For this exercise, report every line of the material that includes "monocromatico".

#### Data supplied:

+--

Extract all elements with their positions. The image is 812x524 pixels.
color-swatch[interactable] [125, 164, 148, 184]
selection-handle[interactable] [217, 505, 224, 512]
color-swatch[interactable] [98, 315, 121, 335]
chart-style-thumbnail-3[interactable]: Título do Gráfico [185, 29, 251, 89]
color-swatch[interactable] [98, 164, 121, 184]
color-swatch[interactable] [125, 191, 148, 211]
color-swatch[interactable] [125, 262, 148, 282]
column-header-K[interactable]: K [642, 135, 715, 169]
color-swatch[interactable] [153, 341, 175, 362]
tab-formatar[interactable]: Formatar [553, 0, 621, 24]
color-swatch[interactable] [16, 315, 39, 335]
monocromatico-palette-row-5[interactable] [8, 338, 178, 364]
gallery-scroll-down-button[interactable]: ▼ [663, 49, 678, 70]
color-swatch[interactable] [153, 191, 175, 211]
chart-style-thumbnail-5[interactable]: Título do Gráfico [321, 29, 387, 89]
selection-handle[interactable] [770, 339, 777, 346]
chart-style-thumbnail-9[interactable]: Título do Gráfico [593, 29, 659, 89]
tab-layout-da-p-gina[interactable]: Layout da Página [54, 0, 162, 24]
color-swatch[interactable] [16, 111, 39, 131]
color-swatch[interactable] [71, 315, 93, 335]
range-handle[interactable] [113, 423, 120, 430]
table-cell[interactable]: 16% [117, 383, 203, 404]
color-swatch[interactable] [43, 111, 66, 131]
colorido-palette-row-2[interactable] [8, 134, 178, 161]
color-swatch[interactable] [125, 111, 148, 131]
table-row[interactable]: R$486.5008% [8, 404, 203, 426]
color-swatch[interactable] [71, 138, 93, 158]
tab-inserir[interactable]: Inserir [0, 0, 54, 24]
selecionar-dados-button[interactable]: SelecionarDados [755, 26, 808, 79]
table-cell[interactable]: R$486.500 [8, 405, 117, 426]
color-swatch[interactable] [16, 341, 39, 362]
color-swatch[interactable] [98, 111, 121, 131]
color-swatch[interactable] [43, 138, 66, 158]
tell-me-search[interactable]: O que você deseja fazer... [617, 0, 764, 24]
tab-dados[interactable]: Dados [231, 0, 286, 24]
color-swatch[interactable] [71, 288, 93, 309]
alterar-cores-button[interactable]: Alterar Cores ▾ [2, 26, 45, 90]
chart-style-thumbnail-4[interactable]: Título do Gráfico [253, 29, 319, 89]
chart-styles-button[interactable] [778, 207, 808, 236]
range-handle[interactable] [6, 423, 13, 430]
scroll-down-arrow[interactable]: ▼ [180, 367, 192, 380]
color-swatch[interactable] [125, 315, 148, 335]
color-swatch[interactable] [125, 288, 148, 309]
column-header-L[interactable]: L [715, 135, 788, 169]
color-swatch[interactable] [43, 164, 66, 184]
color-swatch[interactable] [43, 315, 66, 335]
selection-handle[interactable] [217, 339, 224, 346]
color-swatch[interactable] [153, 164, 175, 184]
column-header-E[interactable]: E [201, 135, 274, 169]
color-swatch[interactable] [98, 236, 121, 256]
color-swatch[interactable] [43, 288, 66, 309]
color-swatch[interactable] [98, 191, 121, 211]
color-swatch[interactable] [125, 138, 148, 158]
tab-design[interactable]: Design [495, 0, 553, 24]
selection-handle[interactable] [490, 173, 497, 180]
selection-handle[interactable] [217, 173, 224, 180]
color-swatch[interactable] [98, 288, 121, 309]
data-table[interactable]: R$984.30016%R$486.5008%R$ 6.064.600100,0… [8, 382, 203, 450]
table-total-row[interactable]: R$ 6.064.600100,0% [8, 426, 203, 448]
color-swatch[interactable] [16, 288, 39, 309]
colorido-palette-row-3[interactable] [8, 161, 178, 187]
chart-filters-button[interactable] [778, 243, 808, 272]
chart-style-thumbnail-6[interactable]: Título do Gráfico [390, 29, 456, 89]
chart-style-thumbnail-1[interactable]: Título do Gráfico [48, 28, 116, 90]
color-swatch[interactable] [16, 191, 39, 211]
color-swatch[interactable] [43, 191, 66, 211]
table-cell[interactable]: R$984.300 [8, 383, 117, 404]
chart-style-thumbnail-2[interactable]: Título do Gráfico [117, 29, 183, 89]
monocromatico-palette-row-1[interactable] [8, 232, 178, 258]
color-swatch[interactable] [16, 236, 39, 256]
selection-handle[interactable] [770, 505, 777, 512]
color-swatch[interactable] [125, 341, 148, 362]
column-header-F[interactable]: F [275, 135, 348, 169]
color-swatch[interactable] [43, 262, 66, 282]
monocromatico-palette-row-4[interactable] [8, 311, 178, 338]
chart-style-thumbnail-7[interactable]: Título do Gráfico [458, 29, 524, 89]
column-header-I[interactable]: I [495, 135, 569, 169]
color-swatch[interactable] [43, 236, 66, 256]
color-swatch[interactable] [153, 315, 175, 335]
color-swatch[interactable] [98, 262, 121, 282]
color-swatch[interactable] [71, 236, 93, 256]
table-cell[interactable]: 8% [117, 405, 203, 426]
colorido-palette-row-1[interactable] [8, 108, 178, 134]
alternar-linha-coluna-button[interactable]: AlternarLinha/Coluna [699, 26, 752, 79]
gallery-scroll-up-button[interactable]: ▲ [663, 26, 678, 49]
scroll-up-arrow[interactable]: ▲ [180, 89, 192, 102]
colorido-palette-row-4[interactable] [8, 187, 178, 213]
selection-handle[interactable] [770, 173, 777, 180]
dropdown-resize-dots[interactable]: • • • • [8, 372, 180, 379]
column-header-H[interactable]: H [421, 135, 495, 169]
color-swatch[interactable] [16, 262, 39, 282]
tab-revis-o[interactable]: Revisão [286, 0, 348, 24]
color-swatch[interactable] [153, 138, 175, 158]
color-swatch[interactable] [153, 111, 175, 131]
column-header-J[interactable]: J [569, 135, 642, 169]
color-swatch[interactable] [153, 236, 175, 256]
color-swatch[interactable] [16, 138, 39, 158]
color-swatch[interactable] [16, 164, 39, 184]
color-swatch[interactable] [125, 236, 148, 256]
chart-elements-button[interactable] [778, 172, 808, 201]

+--

#### Answer section:
monocromatico-palette-row-5[interactable] [8, 338, 178, 364]
monocromatico-palette-row-1[interactable] [8, 232, 178, 258]
monocromatico-palette-row-4[interactable] [8, 311, 178, 338]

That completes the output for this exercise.